Gli arrestati sono accusati a vario titolo di 
associazione a delinquere finalizzata alla truffa ai danni dello Stato per il conseguimento di indebite indennità di disoccupazione agricola e corruzione, alcuni fatti aggravati dal metodo mafioso. L’inchiesta durata quasi due anni (dall’inizio del 2014 al dicembre del 2016) ha consentito di fare chiarezza su una presunta organizzazione criminale ben strutturata, dove ogni singolo componente aveva un compito preciso. Per i finanzieri del comando provinciale i promotori della truffa erano tre soggetti legati ai Laudani: si tratta di Leonardo Patanè (meglio conosciuto come Nardo Caramma attualmente detenuto ad Augusta per droga), Giovanni Muscolino e Antonio Magro, rispettivamente considerati dagli inquirenti i vertici dei gruppi di Giarre e Paternò dei Laudani (entrambi già in  carcere a Bicocca per mafia). Magro è anche considerato il mandante dell’omicidio di Maurizio Maccarrone, l’impiegato di 43 anni, ucciso il 14 novembre del 2014 in via Cassarà ad Adrano

Secondo gli inquirenti i tre arrestati, attraverso il ragioniere di Giarre Alfio Lisi, avrebbero costituito diverse aziende fantasma. Società, intestate a persone incensurate, che figuravano sulla carta ma che non avevano la titolarità di fondi agricoli e la manodopera di braccianti. L’obiettivo sarebbe stato quello di maturare i diritti per la concessione della disoccupazione agricola. Per realizzare il piano Patanè si sarebbe avvalso della collaborazione della moglie
Daniela Wissel, dei figli Orazio e Ramona, tutti finiti ai domiciliari. Importante la presenza di Lisi, con il professionista che sarebbe stato incaricato di formalizzare la costituzione delle aziende agricole, di iscrivere i falsi lavoratori e di portare a termine i compiti con la predisposizione delle buste paga. Le indagini hanno consentito di appurare che il ragioniere sarebbe stato compensato dall’organizzazione attraverso il versamento di contanti (fino a 800 euro a settimana) e la messa a disposizione di un’autovettura

Presenti nell’inchiesta anche i cosiddetti reclutatori di braccianti agricoli: si tratterebbe di 
Michele Cirami, Vincenzo Cucchiara, Agatino Guarrera, Francesco Gallipoli, Fabrizio Giallongo, Ettore Riccobono, Claudio SperanzaVincenzo Vinciullo e il presunto coordinatore Carmelo Tancredi, tutti finiti agli arresti domiciliari. Costoro si occupavano di reclutare i falsi braccianti agricoli e di recuperare dagli stessi, anche con la violenza – in un caso un falso bracciante è stato picchiato perché non avrebbe dato la somma derivante dalla disoccupazione quando in realtà l’uomo non l’aveva ricevuta – la parte dell’indennità percepita, nella misura del 50 per cento che spettava all’organizzazione. I reclutatori erano a loro volta braccianti e vedevano ricompensata la loro presunta funzione anche con la percezione dell’indebita indennità. 

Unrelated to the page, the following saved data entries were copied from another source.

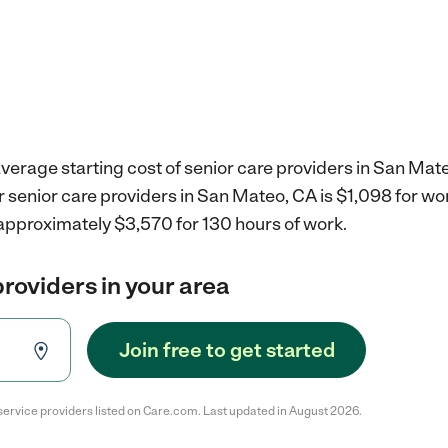
verage starting cost of senior care providers in San Mat
r senior care providers in San Mateo, CA is $1,098 for w
 approximately $3,570 for 130 hours of work.
providers in your area
Join free to get started
service providers listed on Care.com. Last updated in August 2026.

L’ammontare di quest’ultima oscillava
da un minimo di tremila euro a un massimo di settemila euro annui. Altro soggetto chiave dell’indagine è Filippo Bucolo, dipendente dell’agenzia Inps di Giarre che, svolgendo le sue mansioni allo sportello, avrebbe comunicato a Leonardo Patanè l’esatto ammontare delle liquidazioni seguendo da vicino ogni pratica amministrativa dell’organizzazione. Le attività tecniche eseguite dalla finanza durante l’indagine hanno consentito anche di acquisire gli elementi necessari per individuare il responsabile del tentato omicidio di Francesco Pistone (anch’egli già detenuto per la sua appartenenza al clan Laudani) avvenuto in il 15 gennaio 2015 a San Giovanni La Punta.